John knew the woman had torn through the home. Dark ash streaks smudged her face and her hair was falling out of the pigtail at the nap of her neck. Between the streaks of tears and the ash, she looked like a mess.   

John eyed the woman with no intention to help. Who was she anyways; she was no one to him. “Listen lady, call the fire department to help you out they are trained for that kind of stuff.”  

“No, no, no” she said frantically while she shook her head back and forth. “My baby will be dead by then. Please, she is a little girl; don’t let her die in there, please.”  

John looked around at the people coming out of their homes. He realized the neighborhood was old and so were the people living there all but the woman who stood before him. He looked over at the billowing flames pouring from the windows in the house and then turned his attention back to her.  

“She is probably already dead lady.” He felt a tinge of regret for saying that when the woman lost control of her tears. Maybe if the system had been there for him all those times he cried out and pleaded he would have taken kinder to this woman.   

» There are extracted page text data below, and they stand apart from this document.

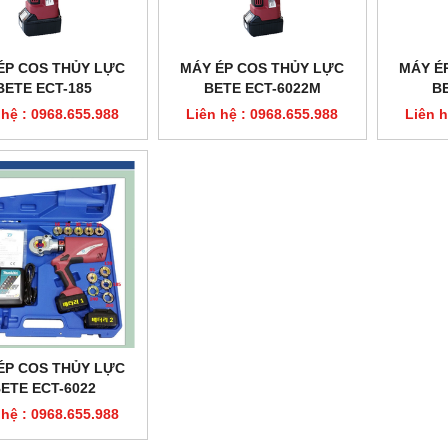
ÉP COS THỦY LỰC
MÁY ÉP COS THỦY LỰC
MÁY É
BETE ECT-185
BETE ECT-6022M
B
 hệ : 0968.655.988
Liên hệ : 0968.655.988
Liên h
ÉP COS THỦY LỰC
ETE ECT-6022
 hệ : 0968.655.988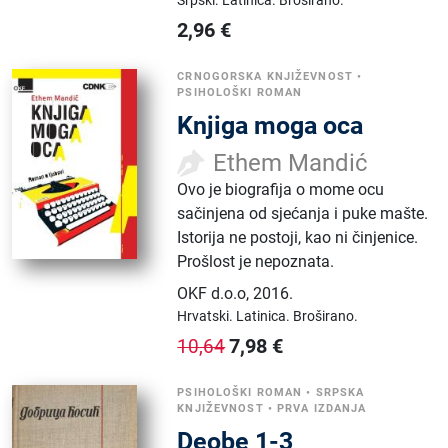
2,96
€
CRNOGORSKA KNJIŽEVNOST
•
PSIHOLOŠKI ROMAN
Knjiga moga oca
Ethem Mandić
Ovo je biografija o mome ocu
sačinjena od sjećanja i puke mašte.
Istorija ne postoji, kao ni činjenice.
Prošlost je nepoznata.
OKF d.o.o
,
2016.
Hrvatski.
Latinica.
Broširano.
7,98
€
10,64
PSIHOLOŠKI ROMAN
•
SRPSKA
KNJIŽEVNOST
•
PRVA IZDANJA
Deobe 1-3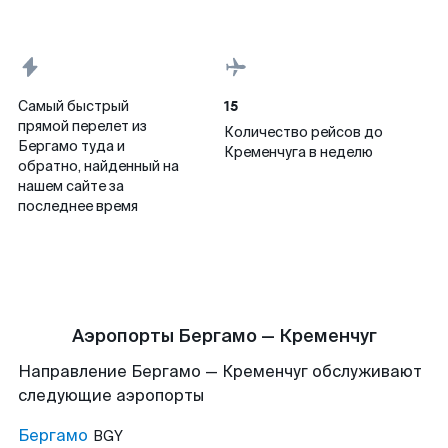
15
Самый быстрый
прямой перелет из
Количество рейсов до
Бергамо туда и
Кременчуга в неделю
обратно, найденный на
нашем сайте за
последнее время
Аэропорты Бергамо — Кременчуг
Направление Бергамо — Кременчуг обслуживают
следующие аэропорты
Бергамо
BGY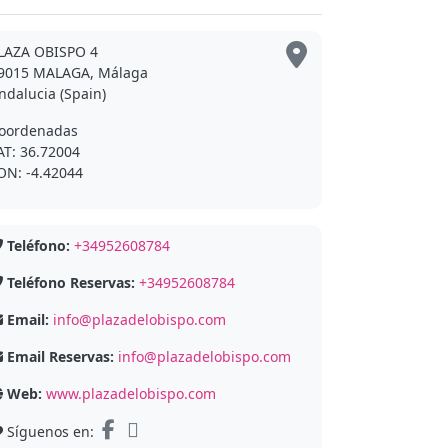
LAZA OBISPO 4
9015 MALAGA, Málaga
ndalucia (Spain)
oordenadas
AT: 36.72004
ON: -4.42044
Teléfono:
+34952608784
Teléfono Reservas:
+34952608784
Email:
info@plazadelobispo.com
Email Reservas:
info@plazadelobispo.com
Web:
www.plazadelobispo.com
Síguenos en: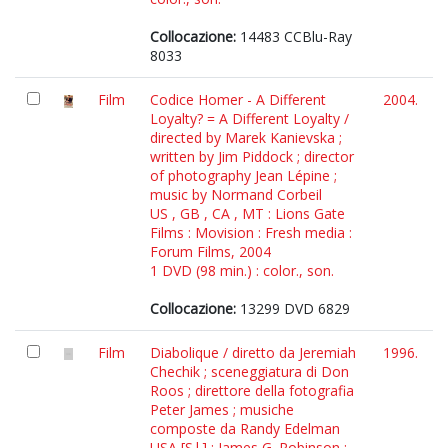
Collocazione:
14483 CCBlu-Ray
8033
Film
Codice Homer - A Different
2004.
Loyalty? = A Different Loyalty /
directed by Marek Kanievska ;
written by Jim Piddock ; director
of photography Jean Lépine ;
music by Normand Corbeil
US , GB , CA , MT : Lions Gate
Films : Movision : Fresh media :
Forum Films, 2004
1 DVD (98 min.) : color., son.
Collocazione:
13299 DVD 6829
Film
Diabolique / diretto da Jeremiah
1996.
Chechik ; sceneggiatura di Don
Roos ; direttore della fotografia
Peter James ; musiche
composte da Randy Edelman
USA [S.l.] : James G. Robinson ;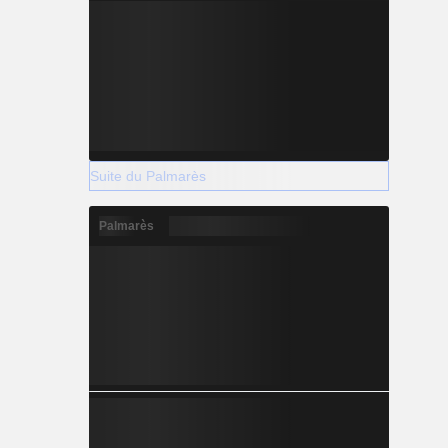
Suite du Palmarès
Palmarès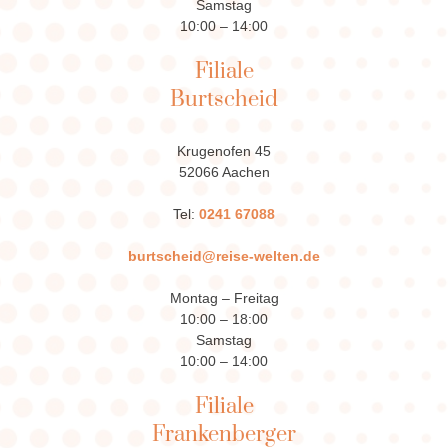
Samstag
10:00 – 14:00
Filiale
Burtscheid
Krugenofen 45
52066 Aachen
Tel:
0241 67088
burtscheid@reise-welten.de
Montag – Freitag
10:00 – 18:00
Samstag
10:00 – 14:00
Filiale
Frankenberger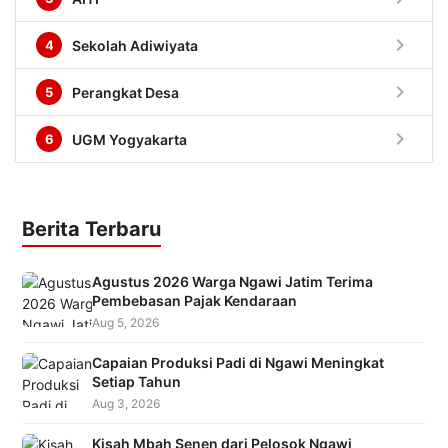
chevron_right
4
Sekolah Adiwiyata
chevron_right
5
Perangkat Desa
chevron_right
6
UGM Yogyakarta
Berita Terbaru
Agustus 2026 Warga Ngawi Jatim Terima
Pembebasan Pajak Kendaraan
Aug 5, 2026
Capaian Produksi Padi di Ngawi Meningkat
Setiap Tahun
Aug 3, 2026
Kisah Mbah Senen dari Pelosok Ngawi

Desperately she grabbed his shirt and dragged him towards her house. “She is in there damn it, can you hear her pleas? Don’t let her die, I’m begging you.” Her tears were covering her distraught face and her body was weak and feeble. “Please” she said again dropping to her knees and sobbing harder into her hands.   

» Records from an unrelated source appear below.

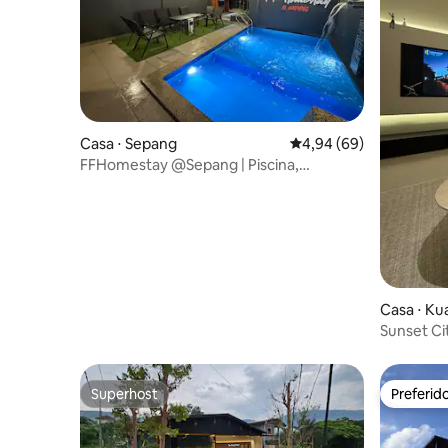
Casa ⋅ Sepang
4,94 de uma avaliação 
4,94 (69)
FFHomestay @Sepang | Piscina,
churrasqueira, Netflix, perto de KLIA
Casa ⋅ Ku
Sunset Ci
Projetor
Superhost
Preferid
Superhost
Preferid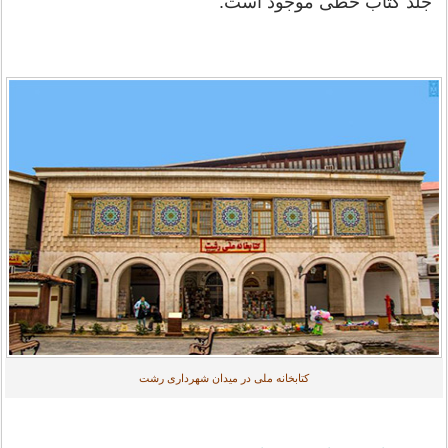
جلد کتاب خطی موجود است.
کتابخانه ملی در میدان شهرداری رشت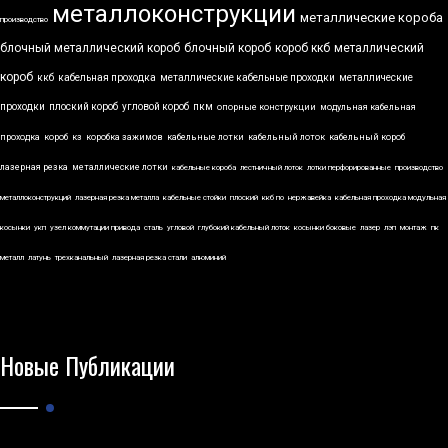
металлоконструкции
металлические короба
производство
блочный металлический короб
блочный короб
короб ккб
металлический
короб
ккб
кабельная проходка
металлические кабельные проходки
металлические
проходки
плоский короб
угловой короб
пкм
опорные конструкции
модульная кабельная
проходка
короб
кз
коробка зажимов
кабельные лотки
кабельный лоток
кабельный короб
лазерная резка
металлические лотки
кабельные короба
лестничный лоток
лотки перфорированные
производство
металлоконструкций
лазерная резка металла
кабельные стойки
плоский
ккб по
нержавейка
кабельная проходка модульная
косынки
укп
узел коммутации привода
сталь
угловой
глубокий кабельный лоток
косынки боковые
лазер
лэп
монтаж
пк
металл
латунь
трехканальный
лазерная резка стали
алюминий
Новые Публикации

John swallowed hard hoping to hear sirens at any moment. There was nothing. He left the woman crying on her knees and started for the house. Each step felt laden with lead and as he neared closer to the hot heat, he found himself in a new place in his life. Finally, he was in control of the decision he was making. He was going to open the front door and see if he could find the child before the whole house went up in flames.   

The doorknob was hot, but not singeing hot. He opened the door and walked into heat and smoke, an almost intolerable amount. As the smoke began to fill his lungs, his body tried to cough the smoke out. He used his hands to try and push away the thick clouds of ash and smoke. He could not see anything but once inside, the roars of the raging inferno muffled her deafening pleas. 

He called out to her, fighting to know her whereabouts. When he finally saw the top of her head in the corner of a room, he ran to her and swept her in his arms. The fire had engulfed the room and when he turned to run out the same door he entered, the wicked flames met him with fury.   

Surrounded by flames he clung to the little girl. Ash and soot coated her lungs, smothering her whimpering cries. John stood with her life in his arms and he screamed out; a yell of anger at the world for giving them no way out, for not allowing him to save her.   

He dropped to his knees and sobbed. His deep heart wrenching sobs echoed outside the home. He trembled as the fire got closer and the heat began to singe even the hair on his arms. In this moment, nature was a consuming beast. John let go of his hurt, anger, and disappointment. He leaned down, kissed the top of the girls head, and collapsed trying to protect her under him. He surrendered to life as he knew it and accepted his destiny.   

This is the true story of John Mercer, the man who saved me all those years ago in that raging fire. It is because of him I am able to stand here before you today and accept this award for the research and cure of Cancer.   

John Mercer came to us for a reason. He chose to walk that night, to let the path beneath his feet take him where it would. That path led him directly to my mother and me. At a time when life had us down, it sent us an angel that wrapped his wings around me and protected me against harm; a man that put his life on the line for a perfect stranger.   

John Mercer and my mother fell in love all those years ago. Although he is my stepfather, he is also my friend, my angel and my hero. This award belongs to him. Dad, would you please come up here with me.